MASON’S COVID RESPONSE: A CRY AGAINST HYPOCRISY

BY ELI KOHN STAFF WRITER

So, here we all are. A new year, and boy, things look promising. There’s hundreds of people roaming Wilkin’s Plaza, tons of in-person classes and a line outside Chipotle that has only gotten longer since I started writing. We made it! Right?

Before I begin, I just want to clarify something: Mason has done a fairly remarkable job mitigating COVID cases on campus. It is because of this I am able to sit in the Johnson Center, surrounded by hundreds of other students, whining about minor inconveniences in my otherwise privileged student life (such is the duty of an opinion writer). The bottom line is that Mason has done what they set out to do: We have a good-as-it-gets vaccination rate of almost 90%, a positive test rate between 0.5% and 1%, and things genuinely seem back to normal. 

My complaint, then, is about Mason’s messaging around student responsibility. The first component of this is the absolute pinnacle of Mason’s creativity and innovation: the COVID health check. 

If you are a student here, it is impossible to avoid this obstacle, but I’ll explain anyway: To go anywhere on campus — the gym, classes, club meetings — you need to complete a little questionnaire that essentially certifies you are not at risk of having COVID and are free to move about. 

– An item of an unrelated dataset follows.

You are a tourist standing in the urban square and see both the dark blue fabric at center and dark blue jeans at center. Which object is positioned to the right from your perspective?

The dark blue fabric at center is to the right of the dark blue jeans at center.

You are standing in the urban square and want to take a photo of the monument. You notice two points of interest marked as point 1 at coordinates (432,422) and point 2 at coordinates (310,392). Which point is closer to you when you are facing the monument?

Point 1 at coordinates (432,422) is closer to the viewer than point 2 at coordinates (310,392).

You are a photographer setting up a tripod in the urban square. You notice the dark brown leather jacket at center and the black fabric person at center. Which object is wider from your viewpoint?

The survey includes questions like “Have you traveled outside the country?” and “Have you visited the Mason campus recently?” The problem with using this as a passport to enter classes is if you have a cough from the cigarette you just smoked or you have a headache because you’re hungover. When you tell the school, you are immediately and irrevocably punished. 

A friend of mine had to quarantine and miss all his classes for the first time all semester because he admitted to having a cough. What do you think he’s going to do next time he has a cough? Lie! Mason, listen, if you tell people they have to pass this little test to go somewhere they want to go, and if being truthful rewards them with not being able to go, why would they be truthful?

Still, people swear by this thing. Professors, emails, loudspeaker announcements and club leaders are constantly reminding you to complete a health check and, while remarkably stupid on its own, this questionaire is only half of my complaint. 

Now for the second part of this conundrum: Did anyone go see Craig Robinson last Friday? Almost 2,000 people were there, with more than half of them not wearing masks. At one point, following about an hour of Robinson’s bizarre combination of improv piano playing, stand-up comedy and singalongs, he invited several hundred of the students up to the front for basically a mosh pit. Don’t get me wrong, I’m all for this. With the apparent degree of  COVID safety Mason has attained, we should 100% be allowed to mosh at a comedy show (oxymoron aside). 

However, this is certainly not the most obvious COVID-friendly strategy and seems completely counterintuitive to Mason’s low-grade authoritarian attempts at mitigating spread. Ultimately, my question is: Why does Mason insist on the necessity of their health check, yet allows 2,000 students to pack together like sardines, sweating and singing loudly? The Robinson show is not the only example, by the way, just the best one.

 So how about we start placing one foot in front of the other in the walk toward normalcy and stop shoving this silly little passport down the throats of Mason students? Seriously, how has no one considered this?